You wouldn't know it from looking at them, or at their sales numbers in recent years, but hybrids have reason to be worried. There's a technology out there today that some are calling the new "hybrid-killer" -- six little letters that have become the greenest thing on four wheels in the last year, and it's nothing new; in fact, it's pretty darn old -- diesel.
You may not have heard, but it was a diesel that won the Super Bowl of efficient auto technology this past fall when the Volkswagen Jetta TDI was named “Green Car of the Year,” beating the popular Ford Fusion and Saturn Vue hybrids. The Jetta TDI certainly seems to be going where few diesels have gone in recent years –- toward success on American soil. As the Green Car Journal editors put it:
“The 2009 Jetta TDI breaks new ground in the field of clean diesels, achieving emissions certification in all 50 states without the use of special additives or extraordinary measures. ... It also achieves estimated highway fuel economy of 41 mpg with greatly reduced greenhouse gas emissions.”
That's a pretty strong endorsement of a fuel once almost entirely written off in our hemisphere. To understand the turnaround, here's a quick look at Big D's history, and some of the other burgeoning “green car” technologies giving the “new diesel” a run for its money:
Diesel: Old-school green
Biodiesel fans love to point out that Rudolf Diesel originally ran his internal combustion engine on peanut oil back in 1898. And, at first, Americans warmed up to the powerful fuel, with mechanic Clessie Cummins building diesel up to become the standard for big rigs and fleet vehicles.
In 1936, the first diesel passenger vehicle was built by Mercedes Benz. The engine never really took off in American consumer cars until the OPEC oil embargo in 1973, and ensuing lines and shortages led General Motors to take a more serious look at diesel as an “alternative” fuel. Unfortunately, a design flaw in GM's Oldsmobile diesel V8 engines and a few other models led to a class-action lawsuit and turned diesel's name in the United States to mud virtually overnight.

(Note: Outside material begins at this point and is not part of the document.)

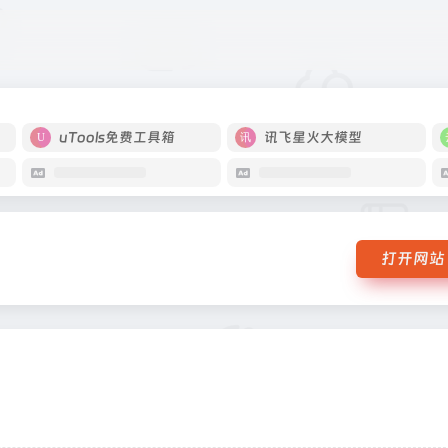
uTools免费工具箱
讯飞星火大模型
打开网站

Meanwhile, in Europe, diesel maintained a decent reputation. When gas prices there were double what we paid in the United States during the 1990s, European officials created tax breaks to encourage diesel ownership, and technological improvements essentially eliminated the pollution and performance issues with the fuel.
Diesel manufacturers have long had designs on the American consumer market, but when Hurricane Katrina slammed into the Gulf Coast in 2005, shutting down refineries and oil production there, the cost of stateside diesel skyrocketed, and the focus of green-conscious drivers seemed to be firmly planted on hybrids.
But with the crash of gas and diesel prices, and all the apparent advantages of biodiesel over ethanol, it makes sense that a car like the Jetta TDI is suddenly at the forefront. Even with new, tougher emissions standards for diesels coming in 2010, many major manufacturers are working on consumer diesels.
Hybrids hit back
Less than six months after the hybrid snubbing at the Green Car Awards, the 2010 Prius ups the ante with 50 miles per gallon for the same sticker price as the Jetta TDI. In Europe, many models are already achieving upwards of 70 mpg, and now that gas prices are inching up again, it's likely that the hybrid's real heyday is yet to come. And of course, hybrids offer something that pure diesels can't -- the possibility of having the best of both worlds. Just imagine running on renewable biodiesel and reaching 50-plus mpg in your new diesel hybrid.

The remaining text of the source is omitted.